En douceur, il raillait à la fois les matérialistes et les gens de religion en montrant les insuffisances de leurs cadres de pensée. Il provoquait les deux camps à sortir de leur “boite”, à ne pas se satisfaire des hypothèses formulées par l’autre, à ne pas se lier par des préjugés et des a priori, à se défaire des vieilles idées sur la vérité quelles soient de type mystique ou matérialiste.

Mais, tout en rejetant les croyances désuètes et intenables, il soutenait l’idée que les humains existent en bordure de quelque chose de merveilleux; que nous sommes capables et libres de percevoir quelque chose de numineux (1) que suggère la vérité; quelque chose que nous pouvons sentir comme rendu manifeste dans la beauté et la puissance du cosmos. Il a laissé en suspens les questions de savoir si, et par quel moyen, nous pourrions interagir avec le numineux, cette fondation indéfinissable et cette source de la réalité. Il permettait aux sceptiques d’avoir la liberté de réfléchir, sans avoir la pression de la nécessité d’argumenter ou d’être d’accord.

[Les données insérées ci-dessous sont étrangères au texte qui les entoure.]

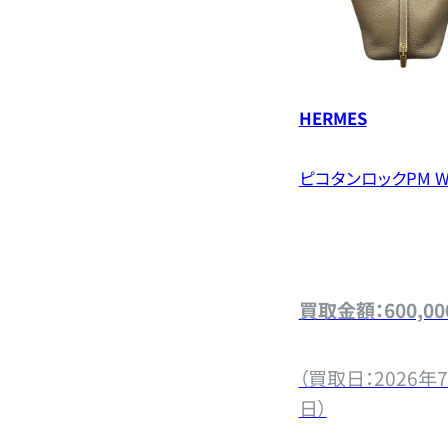
HERMES
ピコタンロックPM 
買取金額：600,00
（買取日：2026年7
日）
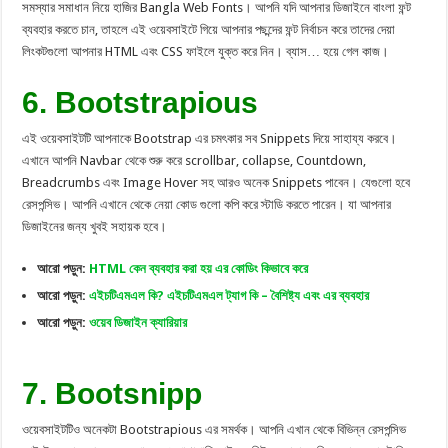
সমস্যার সমাধান নিয়ে হাজির Bangla Web Fonts। আপনি যদি আপনার ডিজাইনে বাংলা ফন্ট
ব্যবহার করতে চান, তাহলে এই ওয়েবসাইটে গিয়ে আপনার পছন্দের ফন্ট নির্বাচন করে তাদের দেয়া
লিংকটগুলো আপনার HTML এবং CSS ফাইলে যুক্ত করে নিন। ব্যাস… হয়ে গেল কাজ।
6. Bootstrapious
এই ওয়েবসাইটটি আপনাকে Bootstrap এর চমৎকার সব Snippets দিয়ে সাহায্য করবে।
এখানে আপনি Navbar থেকে শুরু করে scrollbar, collapse, Countdown,
Breadcrumbs এবং Image Hover সহ আরও অনেক Snippets পাবেন। যেগুলো হবে
রেসপন্সিভ। আপনি এখানে থেকে নেয়া কোড গুলো কপি করে স্টাডি করতে পারেন। যা আপনার
ডিজাইনের জন্য খুবই সহায়ক হবে।
আরো পড়ুন:
HTML কেন ব্যবহার করা হয় এর কোডিং কিভাবে করে
আরো পড়ুন:
এইচটিএমএল কি? এইচটিএমএল ট্যাগ কি – বৈশিষ্ট্য এবং এর ব্যবহার
আরো পড়ুন:
ওয়েব ডিজাইন ক্যারিয়ার
7. Bootsnipp
ওয়েবসাইটটিও অনেকটা Bootstrapious এর সমর্থক। আপনি এখান থেকে বিভিন্ন রেসপন্সিভ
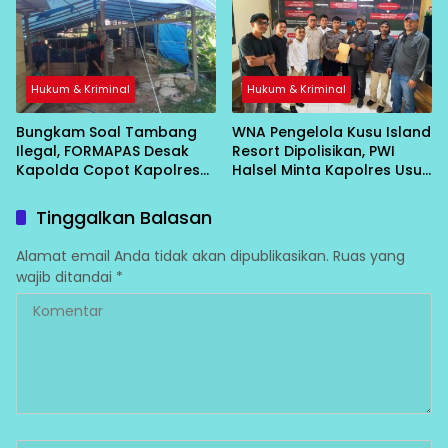
Hukum & Kriminal
Hukum & Kriminal
Bungkam Soal Tambang
WNA Pengelola Kusu Island
Ilegal, FORMAPAS Desak
Resort Dipolisikan, PWI
Kapolda Copot Kapolres
Halsel Minta Kapolres Usut
Halsel
Tuntas
Tinggalkan Balasan
Alamat email Anda tidak akan dipublikasikan.
Ruas yang
wajib ditandai
*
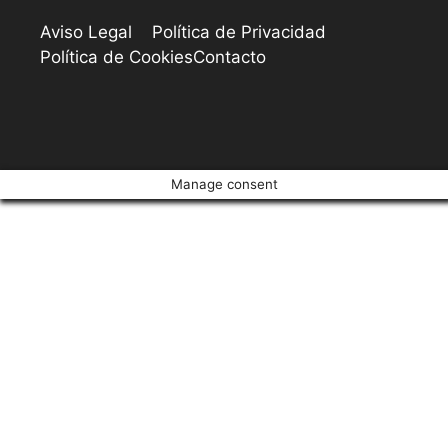
Aviso Legal
Política de Privacidad
Política de Cookies
Contacto
Manage consent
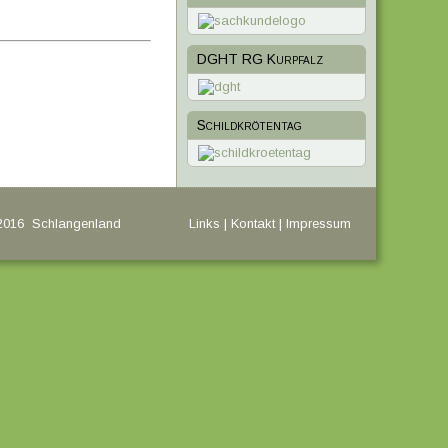
DGHT RG Kurpfalz
Schildkrötentag
 2016 Schlangenland
Links
|
Kontakt
|
Impressum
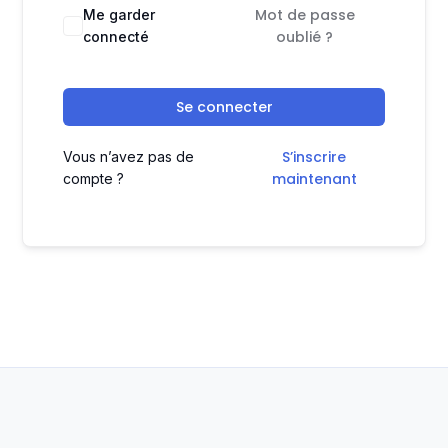
Mot de passe
Me garder
oublié ?
connecté
Se connecter
S’inscrire
Vous n’avez pas de
maintenant
compte ?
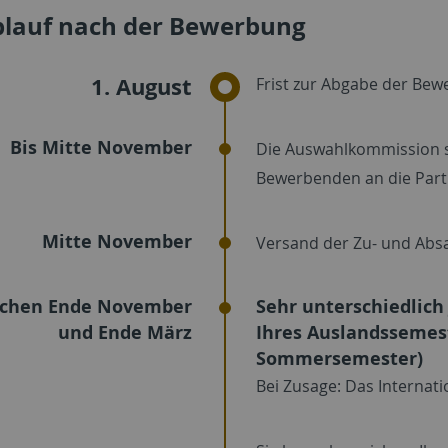
blauf nach der Bewerbung
1. August
Frist zur Abgabe der Be
Bis Mitte November
Die Auswahlkommission si
Bewerbenden an die Part
Mitte November
Versand der Zu- und Absa
schen Ende November
Sehr unterschiedlich
und Ende März
Ihres Auslandssemes
Sommersemester)
Bei Zusage: Das Internatio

Cette approche nouvelle d’exploration de la réalité toucha une corde sensible, surtout chez ceux qui avaient progressé au-delà des systèmes traditionnels de croyance et qui, pourtant, connaissaient de première main la réponse qui vient de l’intimité avec le divin. De telles âmes ne pouvaient plus souscrire aux croyances fallacieuses proposées par les textes sacrés, mais leur soif et leur passion de la recherche de vérité était toujours aussi forte. Après sa mort, la collaboratrice de Carl, Ann Druyan, qui fut aussi sa troisième épouse, écrivit:

“Pourquoi séparons-nous ce qui est scientifique, qui n’est qu’une façon de rechercher la vérité, de ce que nous tenons pour sacré, à savoir, ces vérités qui inspirent l’amour et la révérence? La science n’est rien de plus qu’une recherche sans fin de la vérité. Qu’est-ce qui pourrait être plus profondément sacré que cela?”

Il n’y a jamais de conflit entre la véritable connaissance et la vérité. Il peut y avoir conflit entre la connaissance et les croyances humaines…” [1459:4]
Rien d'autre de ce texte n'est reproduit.